A low-fat diet is the healthiest way to eat and prevent heart disease.
Fat quality matters more than fat quantity. Unsaturated fats (olive oil, nuts, fish) are healthy; trans fats and excessive refined carbs are harmful. The low-fat dogma contributed to increased sugar consumption.
What changed?
The low-fat dogma had remarkable staying power. From its institutionalization in the 1977 Dietary Goals through the fat-free food boom of the 1990s, the idea that a healthy diet was primarily a low-fat diet shaped everything: grocery product formulations, school lunch programs, hospital meal trays, medical advice, and the quiet guilt that accompanied eating cheese or avocado at a time when both were coded as nutritional failures.
The theory had intuitive appeal. Fat contains nine calories per gram compared to four for carbohydrates and protein. Fat is fat; eat fat, accumulate fat. The biochemistry was obviously more complicated, but the simplicity of the message was part of its power. It could fit on a food package. It could animate a federal dietary guideline. It could sell Snackwell's cookies.
What the low-fat consensus failed to address was what people would eat instead. When fat was removed from food, something had to replace the calories, texture, and palatability it provided. The answer was almost always refined carbohydrates and sugar. In eliminating fat from the American diet, the dietary guidelines inadvertently engineered a massive increase in glycemic load.
The clinical evidence for low-fat diets never matched the policy confidence placed in them. The Women's Health Initiative Dietary Modification Trial, the largest randomized controlled trial of a low-fat diet ever conducted, involving nearly 49,000 women over eight years, found no significant reduction in cardiovascular disease, breast cancer, or colorectal cancer in the low-fat intervention group compared to controls. The trial results, published in JAMA in 2006, were received with genuine surprise.

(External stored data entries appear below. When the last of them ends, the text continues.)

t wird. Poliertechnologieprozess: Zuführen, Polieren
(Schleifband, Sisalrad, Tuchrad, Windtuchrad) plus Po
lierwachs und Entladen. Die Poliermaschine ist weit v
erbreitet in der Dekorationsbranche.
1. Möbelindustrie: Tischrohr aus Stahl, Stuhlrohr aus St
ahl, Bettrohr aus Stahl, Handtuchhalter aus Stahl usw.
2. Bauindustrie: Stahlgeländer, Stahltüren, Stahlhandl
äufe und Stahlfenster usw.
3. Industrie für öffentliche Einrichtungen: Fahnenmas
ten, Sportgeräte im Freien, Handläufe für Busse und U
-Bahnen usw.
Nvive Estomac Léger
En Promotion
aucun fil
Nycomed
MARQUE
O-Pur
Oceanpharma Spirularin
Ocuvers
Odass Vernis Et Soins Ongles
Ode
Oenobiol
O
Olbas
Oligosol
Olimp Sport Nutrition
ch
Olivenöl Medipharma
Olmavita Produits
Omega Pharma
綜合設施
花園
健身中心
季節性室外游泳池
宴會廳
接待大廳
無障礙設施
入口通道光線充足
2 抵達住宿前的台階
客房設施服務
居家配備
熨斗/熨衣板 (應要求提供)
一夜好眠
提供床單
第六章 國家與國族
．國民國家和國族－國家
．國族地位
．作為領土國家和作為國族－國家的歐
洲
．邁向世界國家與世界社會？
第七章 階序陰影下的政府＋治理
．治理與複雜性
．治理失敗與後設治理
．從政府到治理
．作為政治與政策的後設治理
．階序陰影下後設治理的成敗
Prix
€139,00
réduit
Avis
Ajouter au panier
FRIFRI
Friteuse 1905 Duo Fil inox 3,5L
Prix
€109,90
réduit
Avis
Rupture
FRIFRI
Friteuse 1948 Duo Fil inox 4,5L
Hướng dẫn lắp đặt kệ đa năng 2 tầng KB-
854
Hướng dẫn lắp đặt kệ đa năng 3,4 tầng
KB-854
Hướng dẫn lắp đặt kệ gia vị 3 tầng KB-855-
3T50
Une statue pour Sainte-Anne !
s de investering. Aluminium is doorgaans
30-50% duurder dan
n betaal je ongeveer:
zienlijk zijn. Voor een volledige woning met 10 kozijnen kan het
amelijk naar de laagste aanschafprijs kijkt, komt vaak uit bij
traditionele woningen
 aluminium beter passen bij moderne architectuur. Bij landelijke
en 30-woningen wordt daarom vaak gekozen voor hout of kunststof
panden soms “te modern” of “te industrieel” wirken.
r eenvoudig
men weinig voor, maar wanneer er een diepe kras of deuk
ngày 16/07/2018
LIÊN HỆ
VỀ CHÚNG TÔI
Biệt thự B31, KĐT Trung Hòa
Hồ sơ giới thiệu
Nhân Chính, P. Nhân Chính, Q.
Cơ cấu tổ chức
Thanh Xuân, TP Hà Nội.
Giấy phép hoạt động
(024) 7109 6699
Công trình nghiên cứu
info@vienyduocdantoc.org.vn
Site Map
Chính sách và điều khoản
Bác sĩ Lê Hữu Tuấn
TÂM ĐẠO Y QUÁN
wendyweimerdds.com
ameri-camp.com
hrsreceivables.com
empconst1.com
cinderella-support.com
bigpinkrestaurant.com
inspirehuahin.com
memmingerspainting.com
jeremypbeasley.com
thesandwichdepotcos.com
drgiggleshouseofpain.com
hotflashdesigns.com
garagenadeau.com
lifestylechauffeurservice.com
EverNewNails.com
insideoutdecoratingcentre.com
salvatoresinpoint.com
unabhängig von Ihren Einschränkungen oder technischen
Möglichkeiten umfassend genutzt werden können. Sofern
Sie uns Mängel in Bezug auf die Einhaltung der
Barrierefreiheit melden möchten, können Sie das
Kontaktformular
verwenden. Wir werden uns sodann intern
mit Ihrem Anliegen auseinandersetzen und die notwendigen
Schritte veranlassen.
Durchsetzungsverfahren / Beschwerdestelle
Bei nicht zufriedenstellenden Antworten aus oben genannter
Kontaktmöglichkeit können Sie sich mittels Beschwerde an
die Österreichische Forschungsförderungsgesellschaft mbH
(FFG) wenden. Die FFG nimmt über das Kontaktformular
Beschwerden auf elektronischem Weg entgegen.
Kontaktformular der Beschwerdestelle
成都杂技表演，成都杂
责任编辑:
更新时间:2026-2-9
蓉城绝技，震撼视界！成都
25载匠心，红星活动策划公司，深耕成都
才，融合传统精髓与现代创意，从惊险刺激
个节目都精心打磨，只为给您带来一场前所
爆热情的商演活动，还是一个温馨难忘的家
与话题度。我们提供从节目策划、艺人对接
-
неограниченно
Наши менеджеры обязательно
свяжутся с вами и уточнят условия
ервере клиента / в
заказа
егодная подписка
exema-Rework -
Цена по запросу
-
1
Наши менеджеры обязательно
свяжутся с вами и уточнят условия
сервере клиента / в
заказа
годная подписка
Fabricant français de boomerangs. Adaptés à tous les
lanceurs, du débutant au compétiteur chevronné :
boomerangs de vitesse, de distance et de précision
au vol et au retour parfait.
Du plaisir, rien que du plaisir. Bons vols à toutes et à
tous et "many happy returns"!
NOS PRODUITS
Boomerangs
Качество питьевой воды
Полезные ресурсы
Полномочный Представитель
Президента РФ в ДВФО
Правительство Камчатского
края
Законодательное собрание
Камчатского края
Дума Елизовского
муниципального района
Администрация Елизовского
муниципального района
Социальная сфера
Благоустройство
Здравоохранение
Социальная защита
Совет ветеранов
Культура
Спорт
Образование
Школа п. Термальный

Meanwhile, Mediterranean diet studies were producing consistent evidence of cardiovascular benefit from a dietary pattern explicitly high in fat, olive oil, nuts, fatty fish. The PREDIMED trial, published in the New England Journal of Medicine in 2013, found that a Mediterranean diet supplemented with extra-virgin olive oil or nuts reduced major cardiovascular events by approximately 30 percent compared to a low-fat control diet.
The 2015 Dietary Guidelines for Americans quietly removed the total fat restriction that had governed federal nutrition policy since 1977. The guidelines noted that fat type, not fat quantity, was the relevant variable. Unsaturated fats support cardiovascular health; trans fats are harmful; saturated fat's role is more nuanced. The food supply had spent decades optimizing for the wrong variable.